The weight of GDP in explaining NTL is greatly reduced and other factors besides carbon emissions play a role in the multiple regression, which is very different from the province level multiple regression. The multiple regression achieves R2 of 0.733, adjusted R2 of 0.733, and MRE of 267%. Although the accuracy is still not good, it is improved compared with the univariate regression, and the improvement is more than that of the provincial multiple regression. In addition, Pearson’s correlation coefficients are also worse than provincial multiple regressions.
After dividing by the area of the administrative region, the density regression results are as shown in Fig 10.
It can be seen that the R2 improvement when using density data disappeared at a county level. Only the R2 of population and road network density showed slight improvement. It should be noted that, although the linear trend has no changed much, the MRE is too large. We find that many points are near the origin of the coordinates, which will cause huge MRE. We took the double logarithm of both horizontal and vertical coordinates, and the regression results are as shown in the Fig 11:
Obviously, the regression accuracy has greatly improved. Not only does R2 become much higher, but MRE also returns to normal.
The linear multiple regression R2 is 0.833, the adjusted R2 is 0.833, and the MRE is 1490%, which is better than the univariate regression. However, the MRE is still too high, so it has no meaning and is not suitable for forecasting. The multiple regression results are shown in Table 11. After taking the double logarithm, the multiple regression achieves R2 of 0.876, adjusted R2 of 0.876, and MRE of 53%. The accuracy is greatly improved, and the regression accuracy with carbon emissions becomes good. The regression results are as shown in Table 12.

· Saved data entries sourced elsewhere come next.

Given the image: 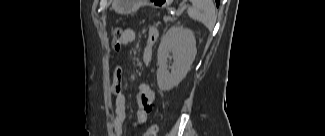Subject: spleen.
<instances>
[{
  "instance_id": "1",
  "label": "spleen",
  "mask_w": 325,
  "mask_h": 136,
  "mask_svg": "<svg viewBox=\"0 0 325 136\" xmlns=\"http://www.w3.org/2000/svg\"><path fill=\"white\" fill-rule=\"evenodd\" d=\"M187 13L192 19L204 24L210 31L216 23L215 6L212 0H193Z\"/></svg>"
}]
</instances>
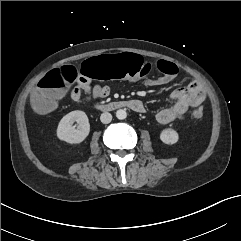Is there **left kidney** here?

It can be seen that the population and road network play a major role in a linear multiple regression, while the importance of GDP has dropped greatly compared to Table 10. In the double logarithmic multiple regression, GDP returns to be the major factor.
Discussion
The total data regression accuracy of county-level NTL with GDP was significantly lower than at the provincial level in China, while the R2 for population and road network were slightly improved. We think it was a matter of integration: in China, a province is a complete entity, which has balanced development in various fields. There is also a high Pearson correlation among the parameters. GDP is a comprehensive economic indicator, more representative for NTL when regions have better integration. If the regional development structure is unbalanced, the regression accuracy with GDP will be reduced. The population and road network are not comprehensive indicators but direct indicators from a certain angle, so the regression R2 will not be lower.
China’s counties are relatively scattered administrative units, which does not have a complete integration, and get a lower Pearson correlation coefficient among the parameters. They often have obvious differences in characteristics (for example, some counties mainly develop their tourism and catering industries, while others develop commerce or industry). So, the regression accuracy of NTL and GDP becomes worse. At this time, a multiple regression can usually improve the accuracy. It achieves an R2 of 0.733 when using the total NTL data, which is higher than that of a separate regression with GDP. This is also the case in the comparison of provincial experiments between India and China, which may be a similar reason. After all, the imbalance between Indian States is more serious than that of China [39–41].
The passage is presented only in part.